Одна маленькая деталь дала мне понять, что очередной барьер в наших развивающихся отношениях рухнул: Элейн, как всегда, оставила расстегнутыми две верхних пуговицы на рубашке, но в этот раз не застегнула и самую нижнюю. Так моей руке было легче проскользнуть под ее рубашку, и на этот раз в мою ладонь легла уже настоящая грудь (сколько бы ее там ни было).
— Не знаю, как ты, — сказала Элейн, пока мы лежали лицом друг к другу на одной подушке, — но я всегда представляла, что, когда мальчик впервые потрогает меня за грудь, все будет куда более сумбурно.
— Сумбурно, — рассеянно повторил я.
В голове всплыла ежегодная проповедь доктора Харлоу о наших излечимых недомоганиях; он утверждал, что «нежелательное половое влечение к юношам и мужчинам» попадает в эту сомнительно излечимую категорию.

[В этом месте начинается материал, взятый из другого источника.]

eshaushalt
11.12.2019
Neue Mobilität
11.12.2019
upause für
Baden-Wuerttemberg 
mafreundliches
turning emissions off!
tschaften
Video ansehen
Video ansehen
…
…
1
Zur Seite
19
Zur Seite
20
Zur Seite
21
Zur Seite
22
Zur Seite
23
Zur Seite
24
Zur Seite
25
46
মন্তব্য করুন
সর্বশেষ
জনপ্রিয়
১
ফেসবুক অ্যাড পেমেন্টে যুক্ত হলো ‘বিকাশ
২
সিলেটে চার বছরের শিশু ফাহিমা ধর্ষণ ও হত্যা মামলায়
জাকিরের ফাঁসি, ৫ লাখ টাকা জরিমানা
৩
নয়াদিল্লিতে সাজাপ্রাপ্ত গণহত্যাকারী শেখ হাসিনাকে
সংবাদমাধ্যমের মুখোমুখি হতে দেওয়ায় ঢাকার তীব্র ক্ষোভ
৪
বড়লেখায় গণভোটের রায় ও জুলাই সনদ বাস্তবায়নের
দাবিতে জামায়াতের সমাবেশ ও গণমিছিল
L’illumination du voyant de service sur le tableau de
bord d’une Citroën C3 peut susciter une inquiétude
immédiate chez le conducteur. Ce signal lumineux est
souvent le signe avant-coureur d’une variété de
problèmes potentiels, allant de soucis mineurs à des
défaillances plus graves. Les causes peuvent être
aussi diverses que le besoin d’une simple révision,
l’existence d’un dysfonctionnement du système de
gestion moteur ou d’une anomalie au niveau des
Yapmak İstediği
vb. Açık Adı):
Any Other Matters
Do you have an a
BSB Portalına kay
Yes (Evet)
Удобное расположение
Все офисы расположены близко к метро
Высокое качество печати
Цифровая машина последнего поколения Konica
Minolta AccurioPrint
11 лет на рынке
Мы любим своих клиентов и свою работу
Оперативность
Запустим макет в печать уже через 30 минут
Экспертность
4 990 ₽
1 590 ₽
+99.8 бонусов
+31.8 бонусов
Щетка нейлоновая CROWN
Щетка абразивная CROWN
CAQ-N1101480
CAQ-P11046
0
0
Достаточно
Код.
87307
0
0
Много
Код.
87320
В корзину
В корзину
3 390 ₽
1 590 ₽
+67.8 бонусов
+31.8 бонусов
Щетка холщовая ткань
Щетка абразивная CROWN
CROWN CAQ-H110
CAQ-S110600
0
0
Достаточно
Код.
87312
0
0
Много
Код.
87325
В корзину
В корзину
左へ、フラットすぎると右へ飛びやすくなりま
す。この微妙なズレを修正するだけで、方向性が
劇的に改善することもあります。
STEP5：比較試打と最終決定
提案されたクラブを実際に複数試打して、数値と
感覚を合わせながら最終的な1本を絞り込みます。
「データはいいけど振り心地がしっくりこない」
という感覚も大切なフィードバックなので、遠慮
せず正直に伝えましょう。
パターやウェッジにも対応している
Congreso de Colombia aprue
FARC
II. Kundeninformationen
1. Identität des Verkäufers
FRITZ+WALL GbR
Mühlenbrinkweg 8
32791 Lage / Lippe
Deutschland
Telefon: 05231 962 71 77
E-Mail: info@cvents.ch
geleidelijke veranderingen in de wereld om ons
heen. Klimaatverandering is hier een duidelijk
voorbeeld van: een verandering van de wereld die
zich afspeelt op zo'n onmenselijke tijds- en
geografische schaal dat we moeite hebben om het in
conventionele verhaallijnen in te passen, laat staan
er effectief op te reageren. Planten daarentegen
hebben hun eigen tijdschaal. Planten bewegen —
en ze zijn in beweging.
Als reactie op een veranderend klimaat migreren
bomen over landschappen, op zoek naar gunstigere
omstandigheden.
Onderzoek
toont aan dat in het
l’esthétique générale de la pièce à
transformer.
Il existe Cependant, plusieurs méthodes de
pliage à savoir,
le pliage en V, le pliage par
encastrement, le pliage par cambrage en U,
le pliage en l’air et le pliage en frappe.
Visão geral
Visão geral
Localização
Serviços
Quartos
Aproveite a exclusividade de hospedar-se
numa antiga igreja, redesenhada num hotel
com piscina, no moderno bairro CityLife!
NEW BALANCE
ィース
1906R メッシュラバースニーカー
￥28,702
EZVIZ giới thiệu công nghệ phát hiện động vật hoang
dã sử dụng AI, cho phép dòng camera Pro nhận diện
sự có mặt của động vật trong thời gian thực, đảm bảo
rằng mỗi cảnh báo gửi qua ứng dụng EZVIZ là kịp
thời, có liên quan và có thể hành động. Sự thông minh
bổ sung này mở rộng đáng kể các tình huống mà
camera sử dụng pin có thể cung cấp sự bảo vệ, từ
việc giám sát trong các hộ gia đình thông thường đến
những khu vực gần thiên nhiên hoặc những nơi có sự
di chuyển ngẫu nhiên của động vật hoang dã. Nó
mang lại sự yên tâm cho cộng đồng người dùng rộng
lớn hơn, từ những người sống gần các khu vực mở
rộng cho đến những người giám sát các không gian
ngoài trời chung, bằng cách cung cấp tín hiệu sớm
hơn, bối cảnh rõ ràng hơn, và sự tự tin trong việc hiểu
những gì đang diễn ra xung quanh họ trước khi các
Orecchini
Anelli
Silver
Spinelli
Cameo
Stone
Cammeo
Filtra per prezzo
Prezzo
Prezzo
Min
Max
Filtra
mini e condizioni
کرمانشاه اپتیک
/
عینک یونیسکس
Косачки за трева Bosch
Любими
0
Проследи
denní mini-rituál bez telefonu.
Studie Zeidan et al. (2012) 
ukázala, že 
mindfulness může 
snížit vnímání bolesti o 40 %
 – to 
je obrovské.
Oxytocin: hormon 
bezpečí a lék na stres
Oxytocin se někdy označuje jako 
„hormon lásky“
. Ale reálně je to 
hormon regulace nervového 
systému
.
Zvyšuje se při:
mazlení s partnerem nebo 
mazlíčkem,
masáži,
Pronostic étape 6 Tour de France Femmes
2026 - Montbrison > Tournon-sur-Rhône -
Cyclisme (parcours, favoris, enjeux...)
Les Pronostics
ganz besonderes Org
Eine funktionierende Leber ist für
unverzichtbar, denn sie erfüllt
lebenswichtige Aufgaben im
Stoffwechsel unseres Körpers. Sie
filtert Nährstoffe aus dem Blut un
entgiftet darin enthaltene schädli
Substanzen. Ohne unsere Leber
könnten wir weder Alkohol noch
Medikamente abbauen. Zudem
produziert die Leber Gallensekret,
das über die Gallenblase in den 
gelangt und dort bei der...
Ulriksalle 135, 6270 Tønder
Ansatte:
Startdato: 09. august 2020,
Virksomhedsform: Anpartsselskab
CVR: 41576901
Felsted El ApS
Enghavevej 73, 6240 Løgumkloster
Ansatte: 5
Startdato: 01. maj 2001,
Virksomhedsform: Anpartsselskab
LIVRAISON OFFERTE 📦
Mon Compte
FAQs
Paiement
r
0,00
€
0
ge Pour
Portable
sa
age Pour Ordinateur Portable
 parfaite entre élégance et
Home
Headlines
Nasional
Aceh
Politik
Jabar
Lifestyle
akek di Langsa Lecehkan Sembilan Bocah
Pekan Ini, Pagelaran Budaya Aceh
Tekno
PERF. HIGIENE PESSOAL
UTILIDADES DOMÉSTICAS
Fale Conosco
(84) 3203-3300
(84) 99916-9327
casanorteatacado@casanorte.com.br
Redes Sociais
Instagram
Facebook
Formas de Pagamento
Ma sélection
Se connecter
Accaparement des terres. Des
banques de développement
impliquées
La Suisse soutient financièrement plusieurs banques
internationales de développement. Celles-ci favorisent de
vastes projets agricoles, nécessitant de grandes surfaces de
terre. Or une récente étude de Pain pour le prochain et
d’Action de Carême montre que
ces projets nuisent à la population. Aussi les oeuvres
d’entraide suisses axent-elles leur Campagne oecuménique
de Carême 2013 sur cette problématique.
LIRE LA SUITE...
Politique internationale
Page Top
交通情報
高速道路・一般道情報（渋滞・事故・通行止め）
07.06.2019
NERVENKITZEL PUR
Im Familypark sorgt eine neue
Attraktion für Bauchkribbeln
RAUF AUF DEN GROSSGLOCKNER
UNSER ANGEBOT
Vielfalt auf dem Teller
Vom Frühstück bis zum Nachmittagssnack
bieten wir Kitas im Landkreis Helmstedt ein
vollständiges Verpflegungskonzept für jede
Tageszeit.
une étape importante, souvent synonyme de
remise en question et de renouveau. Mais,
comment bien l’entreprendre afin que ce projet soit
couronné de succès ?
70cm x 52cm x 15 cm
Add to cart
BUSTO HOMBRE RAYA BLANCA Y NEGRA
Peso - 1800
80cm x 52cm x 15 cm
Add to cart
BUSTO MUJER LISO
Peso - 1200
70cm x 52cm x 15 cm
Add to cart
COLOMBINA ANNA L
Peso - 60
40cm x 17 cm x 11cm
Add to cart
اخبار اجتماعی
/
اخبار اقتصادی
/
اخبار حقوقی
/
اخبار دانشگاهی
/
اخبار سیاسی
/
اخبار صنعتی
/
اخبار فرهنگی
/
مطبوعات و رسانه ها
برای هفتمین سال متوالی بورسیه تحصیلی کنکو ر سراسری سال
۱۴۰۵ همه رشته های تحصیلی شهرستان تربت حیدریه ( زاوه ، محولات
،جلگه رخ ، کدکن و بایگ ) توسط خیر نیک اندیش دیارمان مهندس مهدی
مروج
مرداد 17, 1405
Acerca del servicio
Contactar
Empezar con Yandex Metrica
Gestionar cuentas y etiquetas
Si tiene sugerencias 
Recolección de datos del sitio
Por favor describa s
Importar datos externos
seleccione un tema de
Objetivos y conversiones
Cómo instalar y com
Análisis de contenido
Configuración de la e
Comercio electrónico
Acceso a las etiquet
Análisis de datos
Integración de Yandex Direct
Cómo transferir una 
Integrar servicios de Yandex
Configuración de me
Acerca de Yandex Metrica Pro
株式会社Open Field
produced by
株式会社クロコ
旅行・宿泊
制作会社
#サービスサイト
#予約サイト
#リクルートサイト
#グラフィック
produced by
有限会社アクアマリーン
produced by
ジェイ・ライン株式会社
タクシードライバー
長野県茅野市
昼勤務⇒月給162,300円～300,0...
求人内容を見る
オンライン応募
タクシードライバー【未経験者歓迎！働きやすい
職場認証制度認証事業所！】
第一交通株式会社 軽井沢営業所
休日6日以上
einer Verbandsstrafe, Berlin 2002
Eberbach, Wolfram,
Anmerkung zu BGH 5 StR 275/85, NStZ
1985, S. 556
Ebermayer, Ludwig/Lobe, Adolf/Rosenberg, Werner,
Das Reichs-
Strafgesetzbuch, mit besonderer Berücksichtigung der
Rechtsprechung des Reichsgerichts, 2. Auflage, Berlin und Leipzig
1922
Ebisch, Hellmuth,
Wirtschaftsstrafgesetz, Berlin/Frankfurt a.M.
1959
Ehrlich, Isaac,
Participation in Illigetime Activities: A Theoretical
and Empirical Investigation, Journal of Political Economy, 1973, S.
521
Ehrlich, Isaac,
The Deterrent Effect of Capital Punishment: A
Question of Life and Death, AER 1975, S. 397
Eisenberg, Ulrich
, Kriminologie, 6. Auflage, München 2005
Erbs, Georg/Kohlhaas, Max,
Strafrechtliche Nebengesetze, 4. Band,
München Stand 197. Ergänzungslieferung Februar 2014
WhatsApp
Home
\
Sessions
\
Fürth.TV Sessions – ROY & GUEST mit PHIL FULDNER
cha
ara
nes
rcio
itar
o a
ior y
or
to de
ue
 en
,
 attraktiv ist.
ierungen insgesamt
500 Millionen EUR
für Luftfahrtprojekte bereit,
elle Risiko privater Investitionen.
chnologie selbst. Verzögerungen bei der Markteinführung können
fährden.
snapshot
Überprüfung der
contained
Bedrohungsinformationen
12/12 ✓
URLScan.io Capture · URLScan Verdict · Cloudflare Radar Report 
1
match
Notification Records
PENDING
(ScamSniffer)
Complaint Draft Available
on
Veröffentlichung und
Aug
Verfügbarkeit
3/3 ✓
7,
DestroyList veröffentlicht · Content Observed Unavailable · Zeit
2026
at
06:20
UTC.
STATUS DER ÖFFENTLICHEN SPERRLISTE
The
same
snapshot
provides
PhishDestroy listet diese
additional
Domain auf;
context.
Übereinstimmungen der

А вот воспоминания о ежегодных утренних лекциях доктора Грау — «герра доктора Грау», как мы называли нашего школьного психиатра, — мне худо-бедно удалось вытеснить. Каждый год доктор Грау нес один и тот же клинический бред — о том, что все мы, мальчишки, вступили в стадию заторможенного развития — «застыли», по словам герра доктора, «как жуки в янтаре». (По испуганным лицам слушателей было видно, что не все видали жуков в янтаре — и вообще представляли, что это такое.)
— Сейчас вы находитесь в фазе полиморфной извращенности, — внушал нам доктор Грау. — В этой фазе вполне естественно проявлять инфантильные сексуальные наклонности, при которых гениталии еще не распознаются как главные или единственные половые органы.
(Но как можно не распознать такую очевидную вещь, как гениталии? — с тревогой думали мы.)
— На этой стадии, — продолжал герр доктор Грау, — половой акт не обязательно выступает целью эротической активности.
(Тогда почему мы непрерывно думаем о половом акте? — с ужасом вопрошали мы.)
— Вы испытываете догенитальные либидинозные фиксации, — объяснял нам старик Грау, как будто это должно было нас утешить.
(Он преподавал в академии немецкий — в той же самой, совершенно недоступной для восприятия манере.)
— Вы обязательно должны прийти ко мне и обсудить эти фиксации, — неизменно заключал старый австриец.
(Ни один из учеников Фейворит-Ривер, насколько я знаю, не сознался в своих фиксациях; никто из моих знакомых никогда ничего не обсуждал с доктором Грау!)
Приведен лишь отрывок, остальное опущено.